Requirement> Keep the pictures out of your copy. Transcribe the records below exactly.

[Dataset entries]
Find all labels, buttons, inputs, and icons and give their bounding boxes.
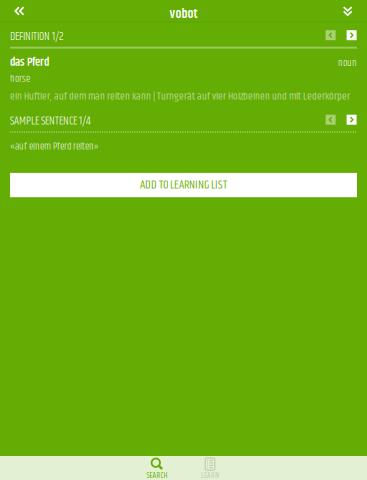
staticText: horse	[10, 71, 30, 87]
button[interactable]: Collapse	[333, 0, 363, 22]
staticText: das Pferd	[10, 53, 49, 71]
staticText: ein Huftier, auf dem man reiten kann | T…	[10, 88, 350, 104]
button[interactable]: ADD TO LEARNING LIST	[10, 173, 357, 197]
button[interactable]: Previous	[326, 115, 336, 125]
button[interactable]: Next	[347, 115, 357, 125]
staticText: noun	[338, 55, 357, 71]
staticText: LEARN	[201, 470, 219, 480]
staticText: DEFINITION 1/2	[10, 28, 64, 46]
staticText: ADD TO LEARNING LIST	[140, 176, 227, 194]
button[interactable]: SEARCH	[130, 456, 184, 480]
staticText: «auf einem Pferd reiten»	[10, 139, 99, 154]
button[interactable]: Next	[347, 30, 357, 40]
button[interactable]: LEARN	[184, 456, 236, 480]
button[interactable]: Back	[4, 0, 34, 22]
staticText: vobot	[170, 4, 198, 24]
button[interactable]: Previous	[326, 30, 336, 40]
staticText: SEARCH	[146, 470, 168, 480]
staticText: SAMPLE SENTENCE 1/4	[10, 113, 91, 130]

Exercise answer>
Find all labels, buttons, inputs, and icons and give their bounding boxes.
staticText: horse	[10, 71, 30, 87]
button[interactable]: Collapse	[333, 0, 363, 22]
staticText: das Pferd	[10, 53, 49, 71]
staticText: ein Huftier, auf dem man reiten kann | T…	[10, 88, 350, 104]
button[interactable]: ADD TO LEARNING LIST	[10, 173, 357, 197]
button[interactable]: Previous	[326, 115, 336, 125]
button[interactable]: Next	[347, 115, 357, 125]
staticText: noun	[338, 55, 357, 71]
staticText: LEARN	[201, 470, 219, 480]
staticText: DEFINITION 1/2	[10, 28, 64, 46]
staticText: ADD TO LEARNING LIST	[140, 176, 227, 194]
button[interactable]: SEARCH	[130, 456, 184, 480]
staticText: «auf einem Pferd reiten»	[10, 139, 99, 154]
button[interactable]: Next	[347, 30, 357, 40]
button[interactable]: LEARN	[184, 456, 236, 480]
button[interactable]: Back	[4, 0, 34, 22]
staticText: vobot	[170, 4, 198, 24]
button[interactable]: Previous	[326, 30, 336, 40]
staticText: SEARCH	[146, 470, 168, 480]
staticText: SAMPLE SENTENCE 1/4	[10, 113, 91, 130]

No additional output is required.